Businesscomputingworld.co.uk, 2010/06/18

Business Computing World

In Brief:

Desktop virtualisation, also known as VDI (Virtual Desktop Infrastructure), is THE technology that everyone is currently talking about. Influential analysts like Gartner, have blazed the trail and laid out the considerable benefits of this approach. These include the fact that operating systems and applications are not directly installed on user desktops but on servers, which means that IT managers can significantly reduce the administration burden of managing individual desktops.

At the same time, the user has the same experience when starting their computer and sees the usual desktop.
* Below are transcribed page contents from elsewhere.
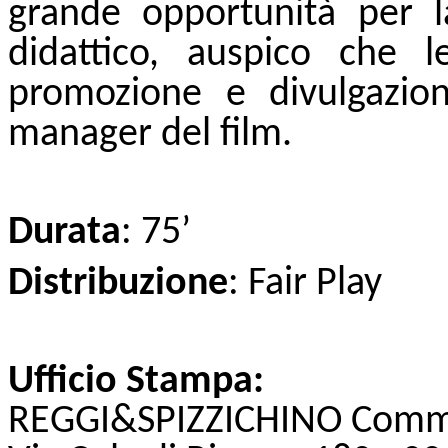
grande opportunità per l
didattico, auspico che le
promozione e divulgazion
manager del film.
Durata
: 75’
Distribuzione
: Fair Play
Ufficio Stampa:
REGGI&SPIZZICHINO Comm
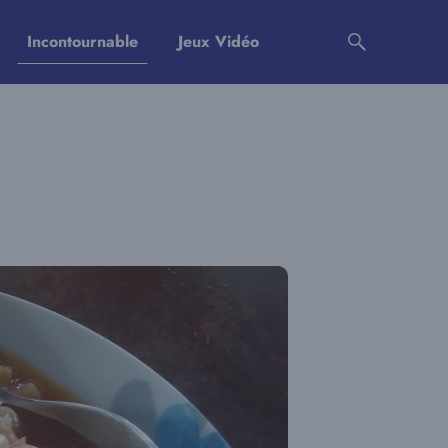
Incontournable
Jeux Vidéo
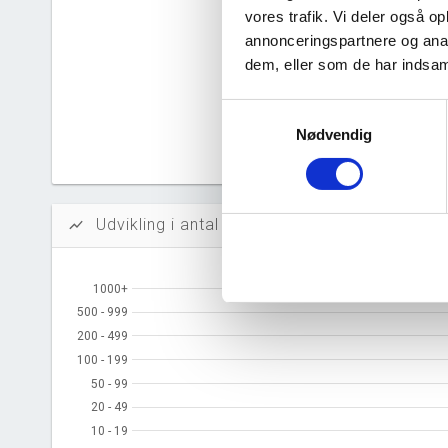
vores trafik. Vi deler også 
Likvidi
annonceringspartnere og anal
Afkastn
dem, eller som de har indsaml
Oversku
Samtykkevalg
Nødvendig
Tal fra erh
årsrapporte
Udvikling i antal ansatte
show_chart
1000+
1000+
500 - 999
500 - 999
200 - 499
200 - 499
100 - 199
100 - 199
50 - 99
50 - 99
20 - 49
20 - 49
10 - 19
10 - 19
Nothing changes, but in fact they are actually accessing an image, or virtual “representation” of the system (i.e. Windows® 7). This image is linked to the data-centre where the system is actually hosted. (...)

VDI and Server Based Computing: What’s the Difference?

All this sounds great but there are a few things that are holding back its widescale adoption. (...) Many of our customers tell us that they are hugely impressed by the benefits of VDI technology but have given up after an initial test because they struggled to maintain applications or to reach the same level of service that they enjoyed with their “old” SBC technology. (...)

Is VDI only a flash in the pan?

On the contrary, VDI makes most sense when combined with SBC, where it has two key benefits: the ability for complete desktop personalisation based on the user’s needs (particularly important for certain types of users) – and total operating system compatibility, important for the efficient functioning of certain applications, which can produce incompatibilities when the application is working on the server in SBC mode. (...)

So to sum up: the best approach toward VDI is to virtualise your applications as soon as possible, and then introduce desktop virtualisation gradually in response to your specific needs.